A firewall that learns from clean agent traces cuts attack success from 12.8% to 2.2%

TL;DR Most agent firewalls scan tool calls one at a time and miss attacks that chain benign-looking calls into exfiltration. A learned state machine over the call sequence catches multi-step exfiltration in narrow workflows, but breaks 24% of benign tasks when 20% of tools change.

An agent in a customer-service workflow opens a ticket, reads the customer record, looks up the account email, drafts a reply, and sends it. Five tool calls. Each one is on the allowed list. The schema validator on the email tool sees a string in the recipient field and lets it through. The result is a vendor support reply that quietly forwards a chunk of the customer database to an attacker-controlled inbox.

Stateless firewalls cannot see this. They evaluate each tool call in isolation. The attack spans multiple calls and the data flowing between them.

Hung Dang from Van Lang University proposed a behavioral firewall for structured-workflow AI agents. The system compiles a corpus of clean tool-call traces into a parameterized deterministic finite automaton (pDFA), then enforces it at runtime as a constant-time state-machine lookup.

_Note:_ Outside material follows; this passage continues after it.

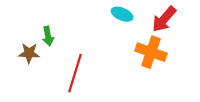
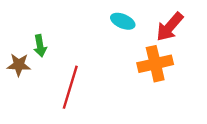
orange cross: (151, 52) -> (155, 64), turned -32

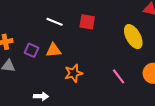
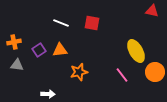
yellow ellipse: (133, 37) -> (136, 51), moved
purple square: (32, 50) -> (39, 50), turned 32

Table 3: ASR (%) by attack family. Praetor's gain comes mostly from multi-step exfiltration.
Table 3: ASR (%) by attack family. Praetor's gain comes mostly from multi-step exfiltration.

Highlights:

  • The mechanism. An offline profiler reads ~400 clean traces and builds a parameterized DFA where each state is a tool name plus the last 3 calls, with parameter bounds learned per transition. A runtime gateway does an O(1) lookup and blocks any call off-shape.
  • Attack success. Praetor is benchmarked against Aegis, an existing stateless agent firewall, using the same agents and the same attack suite from Agent Security Bench. On three structured-workflow agents, Praetor ASR is 2.2% vs Aegis 12.8%. Multi-step data exfiltration is blocked completely.
  • Latency: 2.2 ms median per-call on AWS c6i.4xlarge. False positives: 2.0% when trained on 400 traces, 0.2% at 5,000.
  • The system breaks on less-structured agents. ASR is 12.6% on the Research Agent and 8.6% on Travel Planner vs 2.2% on the three structured workflows.
Table 2: Only Praetor tracks sequential state and is agent-specific.
Table 2: Only Praetor tracks sequential state and is agent-specific.

My take:

  1. Hopefully, everyone already agrees that prompts are not guardrails.
  2. The industry is looking for effective run-time protections for AI agents. No blueprint has been determined yet, and vendors show POCs on the benchmarks and use cases they've mastered.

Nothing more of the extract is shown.